Among other flaws, Kerry’s entire piece sets up a strawman; it’s not as though anyone has categorically ruled out talking to Iran under any circumstances, if there is something to be gained from it and the circumstances are right. It is Obama’s statement that he would talk to people such as Ahmadinejad without preconditions, as though talk itself were always a good thing, that’s been criticized.

Kerry wants us to talk with Iran because not talking “hasn’t worked.” This is an illogical position; if something hasn’t worked, it does not mean its opposite will, nor does it mean its opposite can’t have even worse consequences.

Kerry isn’t upset about the possible enhancement of the prestige of the leaders of Iran as a result. He dismisses that contention in an odd way, by saying that critics’ description of Ahmadinejad as an important threat is already raising his stature, as though the two enhancements are equal in force and meaning. And he somehow thinks that a talk with Iran’s leaders would be a good way to give a message of support to the people of Iran in their struggle against those very leaders. Odd.

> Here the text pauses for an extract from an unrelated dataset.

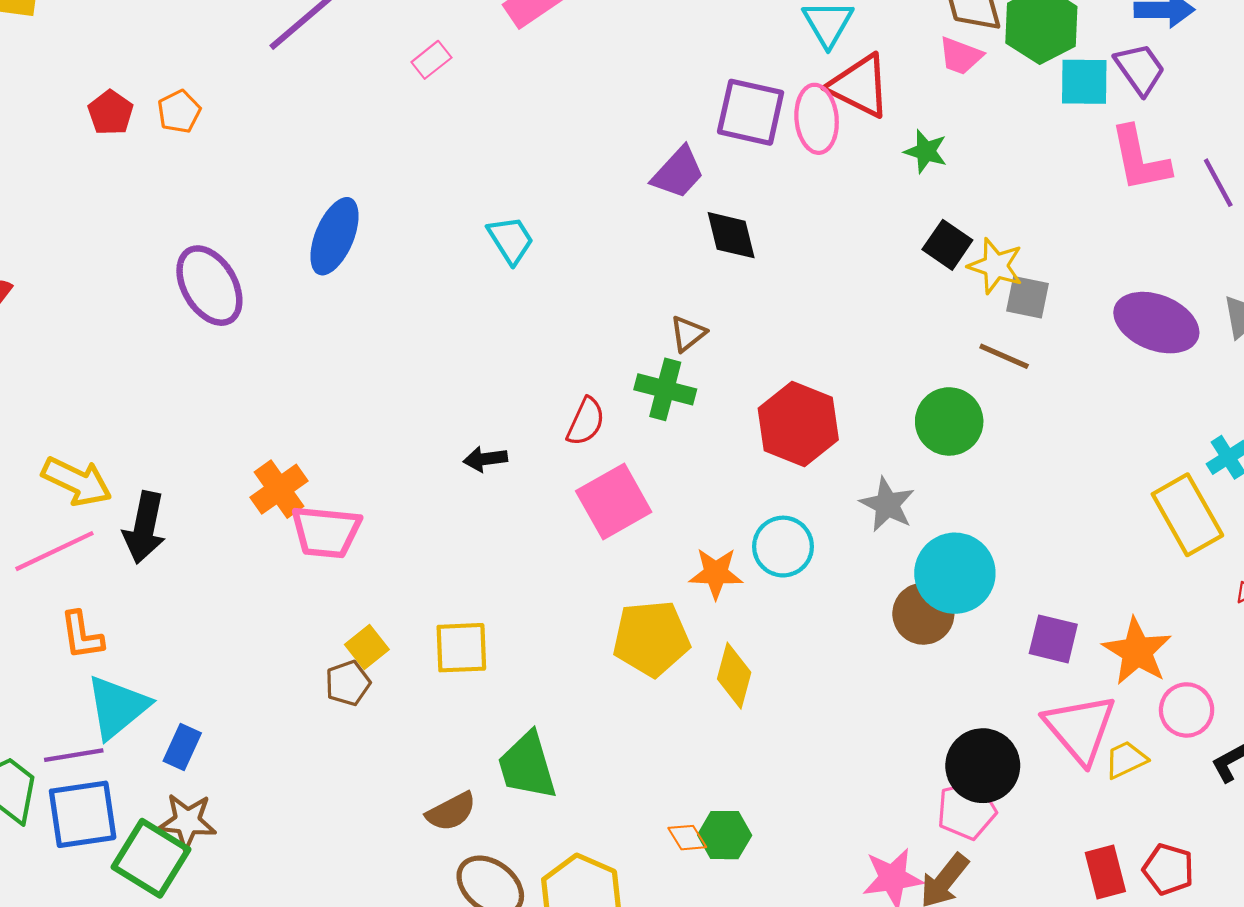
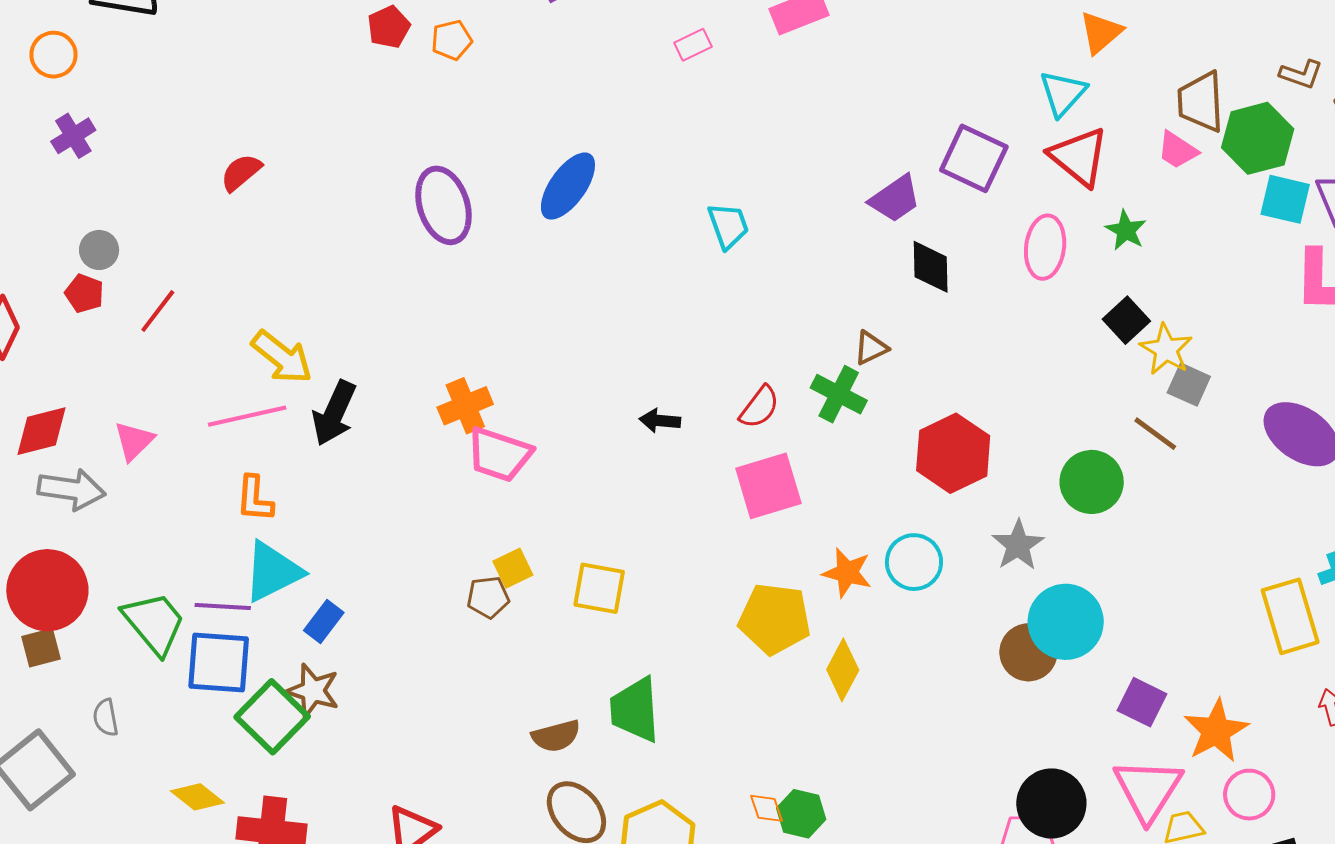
pink ellipse: (817, 119) -> (1045, 247), moved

Kerry is also interested in talks with Iran because they let the world know we “reclaim the moral high ground.” That this might in some way matter in the power struggle between the US and Iran seems dangerously naive and remarkably ignorant of the way the world of nations actually works.

And if someone can explain this sentence of Kerry’s I’d be much obliged; for me, it seems to come from Looking-Glass World:

Dialogue helps us isolate Ahmadinejad rather than empowering him to isolate us.

Oh, and what did Kerry advocate as a result of his own talks with the North Vietnamese enemy? Why, he adopted and promoted all of their demands in his “People’s Peace Treaty.” A record of which to be proud.